EXERCISE INSTRUCTIONS >> Report, as a bare number, how many lines of the material below contain the word "setor".

SUPPLIED DATA >>
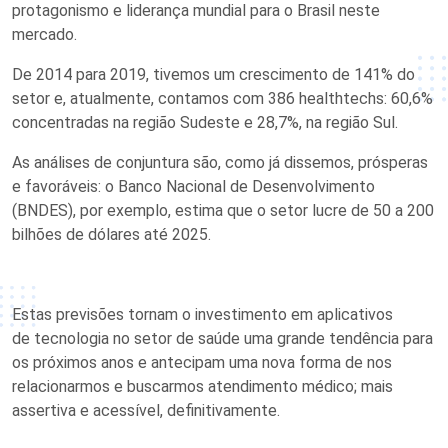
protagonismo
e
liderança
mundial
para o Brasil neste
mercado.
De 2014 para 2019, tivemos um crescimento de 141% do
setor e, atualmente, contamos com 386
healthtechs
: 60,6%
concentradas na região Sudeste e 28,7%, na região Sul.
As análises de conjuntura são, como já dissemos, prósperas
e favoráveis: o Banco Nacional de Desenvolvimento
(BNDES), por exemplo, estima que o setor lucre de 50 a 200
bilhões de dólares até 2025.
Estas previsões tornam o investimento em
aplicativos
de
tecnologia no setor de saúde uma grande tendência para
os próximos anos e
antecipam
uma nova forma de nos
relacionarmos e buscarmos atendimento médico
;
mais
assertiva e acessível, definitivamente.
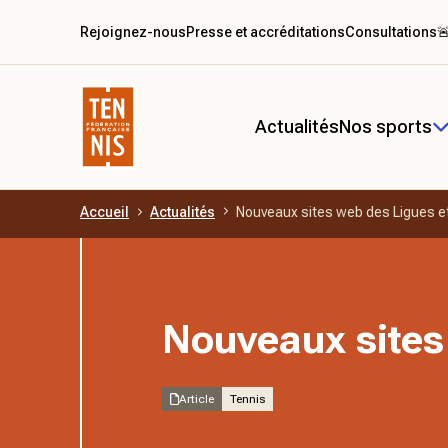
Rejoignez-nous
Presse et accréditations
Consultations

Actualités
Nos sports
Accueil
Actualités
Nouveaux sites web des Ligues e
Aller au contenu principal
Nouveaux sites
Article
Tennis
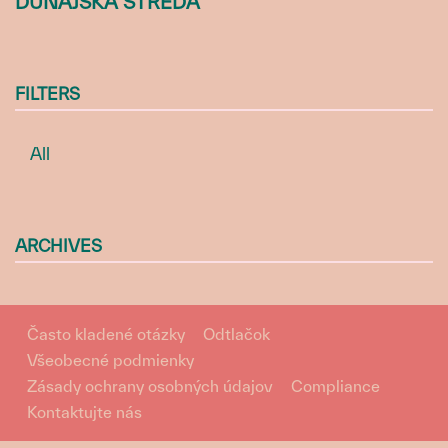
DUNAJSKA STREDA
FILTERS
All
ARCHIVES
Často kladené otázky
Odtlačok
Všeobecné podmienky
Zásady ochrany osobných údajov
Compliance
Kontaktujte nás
==
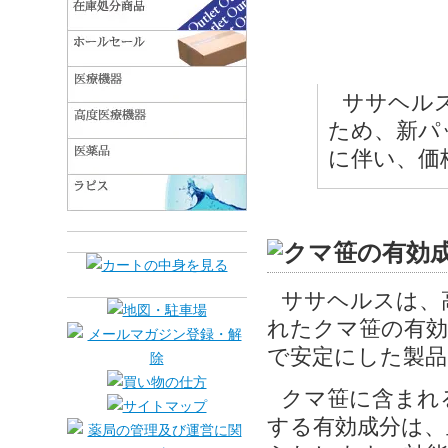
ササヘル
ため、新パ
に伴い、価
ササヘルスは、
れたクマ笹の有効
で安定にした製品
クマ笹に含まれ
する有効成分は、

ANSWER TO THIS EXERCISE >> 3